What to work on:
For the entries below, repeat exactly each line starting with the one that contains "pour ses amis" and going on through the one that contains "cadeaux, pas des complications.", and no others.

Source data:

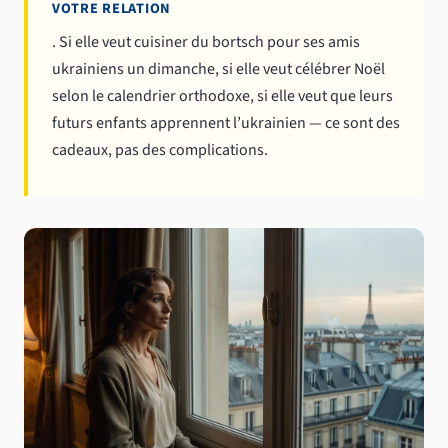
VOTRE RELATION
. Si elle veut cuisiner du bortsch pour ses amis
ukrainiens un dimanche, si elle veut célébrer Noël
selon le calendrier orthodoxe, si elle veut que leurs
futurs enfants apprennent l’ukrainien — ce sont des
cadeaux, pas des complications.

...

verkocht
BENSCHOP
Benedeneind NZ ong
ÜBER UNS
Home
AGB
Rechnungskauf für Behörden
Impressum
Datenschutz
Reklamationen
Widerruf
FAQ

* * *

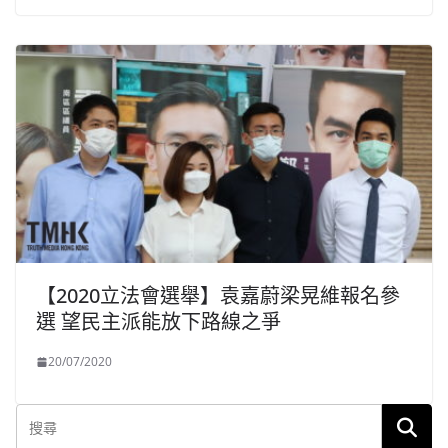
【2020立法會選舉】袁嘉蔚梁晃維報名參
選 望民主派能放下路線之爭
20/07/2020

Solved problem:
. Si elle veut cuisiner du bortsch pour ses amis
ukrainiens un dimanche, si elle veut célébrer Noël
selon le calendrier orthodoxe, si elle veut que leurs
futurs enfants apprennent l’ukrainien — ce sont des
cadeaux, pas des complications.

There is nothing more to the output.